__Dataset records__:
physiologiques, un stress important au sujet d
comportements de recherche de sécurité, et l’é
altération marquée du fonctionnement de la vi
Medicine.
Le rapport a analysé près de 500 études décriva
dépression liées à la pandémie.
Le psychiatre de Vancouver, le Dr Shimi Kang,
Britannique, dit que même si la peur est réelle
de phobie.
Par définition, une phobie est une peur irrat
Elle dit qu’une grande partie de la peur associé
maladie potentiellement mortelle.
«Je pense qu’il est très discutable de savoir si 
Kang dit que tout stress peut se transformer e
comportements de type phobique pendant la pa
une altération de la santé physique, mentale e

__TASK ITEM__:
Exactly as shown above, write out all the records.

__TASK RESPONSE__:
physiologiques, un stress important au sujet d
comportements de recherche de sécurité, et l’é
altération marquée du fonctionnement de la vi
Medicine.
Le rapport a analysé près de 500 études décriva
dépression liées à la pandémie.
Le psychiatre de Vancouver, le Dr Shimi Kang,
Britannique, dit que même si la peur est réelle
de phobie.
Par définition, une phobie est une peur irrat
Elle dit qu’une grande partie de la peur associé
maladie potentiellement mortelle.
«Je pense qu’il est très discutable de savoir si 
Kang dit que tout stress peut se transformer e
comportements de type phobique pendant la pa
une altération de la santé physique, mentale e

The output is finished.